**Directions:**
Set the data down again so that every line matches exactly.
------ Records for the task
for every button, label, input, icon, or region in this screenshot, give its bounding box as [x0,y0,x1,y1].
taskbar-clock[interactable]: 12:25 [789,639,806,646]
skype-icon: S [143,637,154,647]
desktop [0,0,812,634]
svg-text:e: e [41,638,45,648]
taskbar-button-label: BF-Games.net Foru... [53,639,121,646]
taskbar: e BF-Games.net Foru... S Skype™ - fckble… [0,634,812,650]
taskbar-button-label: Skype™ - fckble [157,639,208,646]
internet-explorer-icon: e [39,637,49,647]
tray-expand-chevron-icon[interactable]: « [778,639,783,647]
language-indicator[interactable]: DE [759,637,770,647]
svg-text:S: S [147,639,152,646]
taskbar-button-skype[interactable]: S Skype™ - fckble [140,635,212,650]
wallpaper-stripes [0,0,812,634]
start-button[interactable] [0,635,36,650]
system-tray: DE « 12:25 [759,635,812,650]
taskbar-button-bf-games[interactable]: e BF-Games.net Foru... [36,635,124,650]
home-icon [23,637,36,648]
------------
**Answer to the problem:**
for every button, label, input, icon, or region in this screenshot, give its bounding box as [x0,y0,x1,y1].
taskbar-clock[interactable]: 12:25 [789,639,806,646]
skype-icon: S [143,637,154,647]
desktop [0,0,812,634]
svg-text:e: e [41,638,45,648]
taskbar-button-label: BF-Games.net Foru... [53,639,121,646]
taskbar: e BF-Games.net Foru... S Skype™ - fckble… [0,634,812,650]
taskbar-button-label: Skype™ - fckble [157,639,208,646]
internet-explorer-icon: e [39,637,49,647]
tray-expand-chevron-icon[interactable]: « [778,639,783,647]
language-indicator[interactable]: DE [759,637,770,647]
svg-text:S: S [147,639,152,646]
taskbar-button-skype[interactable]: S Skype™ - fckble [140,635,212,650]
wallpaper-stripes [0,0,812,634]
start-button[interactable] [0,635,36,650]
system-tray: DE « 12:25 [759,635,812,650]
taskbar-button-bf-games[interactable]: e BF-Games.net Foru... [36,635,124,650]
home-icon [23,637,36,648]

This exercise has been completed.